Whatever else it is, this is a taste of the IPL. This is the veritable manifestation of the strength of Indian cricket, that it can transplant and create this force wherever it goes. It is not as if Pakistan have played low-key opponents in poor-quality matches here for the last five years. They have played all top nations, other than India, and some of the contests have been memorable. Some have been well-attended.
Yet, how many of those have carried the kind of impact beyond their core constituencies? How many venues have been sold out in the fashion that so many IPL games are already?
By the way, if you can feel the IPL’s omnipotency here, imagine what it is like every year when it is staged in India.
It was not for nothing that the Kolkata Knight Riders coach Trevor Bayliss noted yesterday that the IPL in the UAE was pretty laid back by comparison.
Yet, amid all the hoopla and shininess, we would be remiss to ignore that today, the IPL is not making an appearance in the UAE alone.
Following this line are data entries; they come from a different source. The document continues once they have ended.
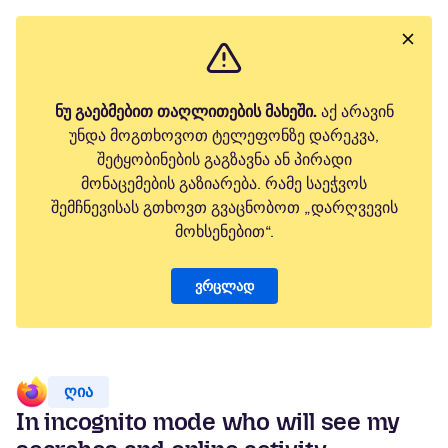
ნუ გაებმებით თაღლითების მახეში.
აქ არავინ
უნდა მოგთხოვოთ ტელეფონზე დარეკვა,
შეტყობინების გაგზავნა ან პირადი
მონაცემების გაზიარება. რამე საეჭვოს
შემჩნევისას გთხოვთ გვაცნობოთ „დარღვევის
მოხსენებით“.
ვრცლად
ღია
In incognito mode who will see my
It will also be appearing in India’s Supreme Court, in relation to a corruption case that has dragged on without clean resolution over the last year.
Whatever the decision, it is a reminder that the IPL steamrolls its way through life perennially from the throes of extinction to the prospect of expansion; alive one moment through its on-field spectacle, dying the next because of another off-field wrangle.
Ultimately, the strength of its on-field contests will decide whether it will thrive as a league in the truest sense of that word. In the meanwhile, enjoy the next two weeks,the full stands, the noise and the matches that many of the world’s finest cricketers play.
But also hope that, eventually, it sorts itself out so that the cricket is what matters most.